I woke up this morning thinking about learning and what it takes for one to receive data in some form or fashion and actually apply it long-term memory (LTR). I’m new to the area of learning theories and functions of the brain so my knowledge is limited and some of my reasonings may even be naive but this is what was on my mind this morning. I have a friend who is trying to get her GED. She studies and works but some areas of her study just don’t “click” for her. She has had particular difficulty and disappointment with fractions. I would devote a lot of time with her, showing her how to perform the functions, drawing depictions, and she would simply say, “I can’t do it’. One day she came to me very excited and hugged me. With a big smile she said, “I get it! It clicked”.

So how much does confidence play into the act of learning? Countless studies have been conducted on what happens in the brain when one receives data and how the brain stores such data. We all have different ways we apply ourselves to commit data to memory for later recall. Sometimes it works, sometimes we have to work a little harder but what happens we don’t believe we can learn it, when we allow ourselves to be intimidated by the subject matter? One study I found suggested that the way we handle our problems is a direct reflection on our learning ability and that those who seek knowledge tend to have more self-confidence (Radwan, 2012)). Where is the link between self-confidence and learning? How does one inspire someone who doesn’t believe they can “do it”? All the learning theories and methods that are present in today’s classrooms are ineffective if the student does not believe in himself. We, the instructor, professor, teacher, or whatever your professional title may be, have to consider “where” your student is mentally when you expect them to learn during your presentation.

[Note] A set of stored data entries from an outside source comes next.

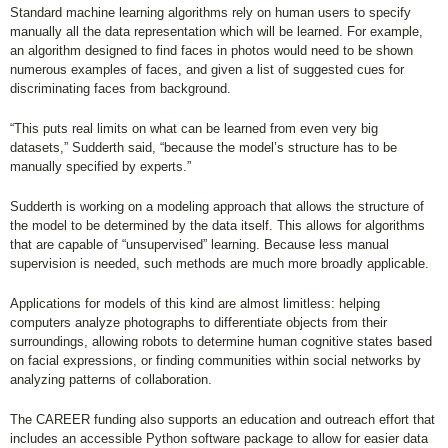
Standard machine learning algorithms rely on human users to specify
manually all the data representation which will be learned. For example,
an algorithm designed to find faces in photos would need to be shown
numerous examples of faces, and given a list of suggested cues for
discriminating faces from background.
“This puts real limits on what can be learned from even very big
datasets,” Sudderth said, “because the model’s structure has to be
manually specified by experts.”
Sudderth is working on a modeling approach that allows the structure of
the model to be determined by the data itself. This allows for algorithms
that are capable of “unsupervised” learning. Because less manual
supervision is needed, such methods are much more broadly applicable.
Applications for models of this kind are almost limitless: helping
computers analyze photographs to differentiate objects from their
surroundings, allowing robots to determine human cognitive states based
on facial expressions, or finding communities within social networks by
analyzing patterns of collaboration.
The CAREER funding also supports an education and outreach effort that
includes an accessible Python software package to allow for easier data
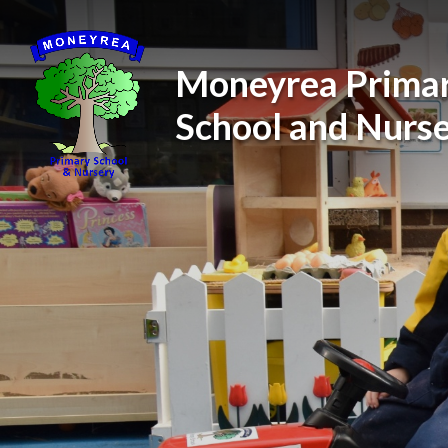
Skip to content ↓
Moneyrea Prima
School and Nurs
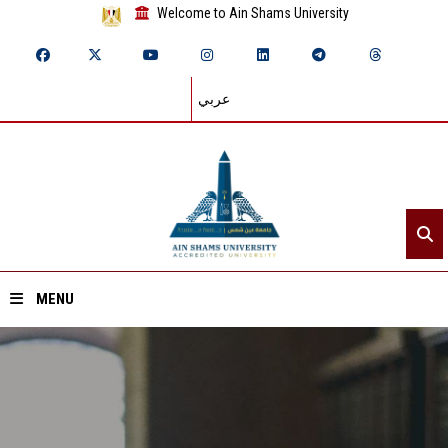
Welcome to Ain Shams University
عربي
MENU
Home
About ASU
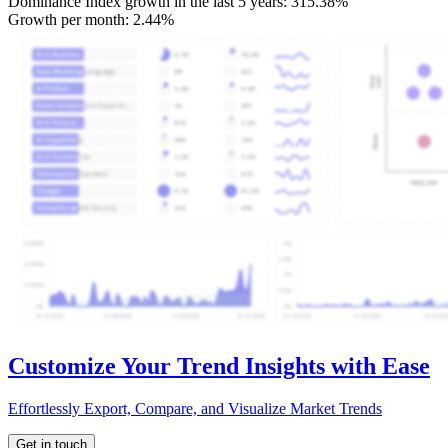
Dominance Index growth in the last 5 years:
315.38%
Growth per month:
2.44%
Customize Your Trend Insights with Ease
Effortlessly Export, Compare, and Visualize Market Trends
Get in touch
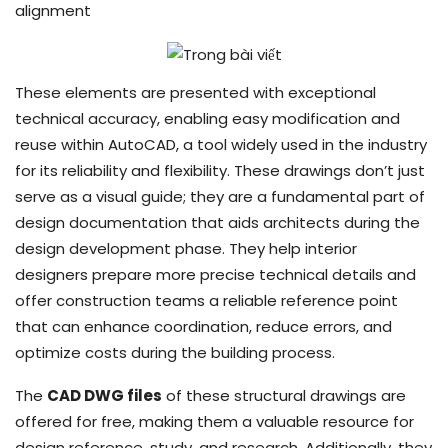
alignment
These elements are presented with exceptional
technical accuracy, enabling easy modification and
reuse within AutoCAD, a tool widely used in the industry
for its reliability and flexibility. These drawings don’t just
serve as a visual guide; they are a fundamental part of
design documentation that aids architects during the
design development phase. They help interior
designers prepare more precise technical details and
offer construction teams a reliable reference point
that can enhance coordination, reduce errors, and
optimize costs during the building process.
The
CAD DWG files
of these structural drawings are
offered for free, making them a valuable resource for
design reference, study, and research. Additionally, they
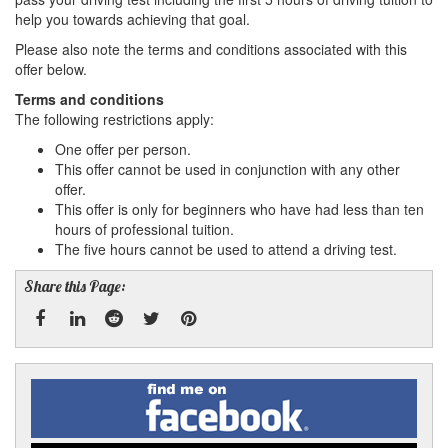
help you towards achieving that goal.
Please also note the terms and conditions associated with this
offer below.
Terms and conditions
The following restrictions apply:
One offer per person.
This offer cannot be used in conjunction with any other
offer.
This offer is only for beginners who have had less than ten
hours of professional tuition.
The five hours cannot be used to attend a driving test.
Share this Page:
Facebook
Linked
Reddit
Twitter
Pinterest
Find
me
In
on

When we consider that working memory (WM) only lasts for a few seconds, we have to assume we only have a few seconds to convince or persuade our student to associate that data with something inside their head and learn. We have to make them believe they “can do it” or our instruction falls on deaf ears so to speak. We need to find a way to make our subject be of interest to them if they feel it is too hard for them. Inspire them. I propose that in all our endeavors, we never forget that our students are individuals with situations at home or processes running in the back of their minds while they attend our classes. Just because they are sitting there does not mean they will learn. Children in school are not necessarily knowledge seekers but they are forced (lack of a better word) to attend class. We must not forget to HELP them learn, not just teach them.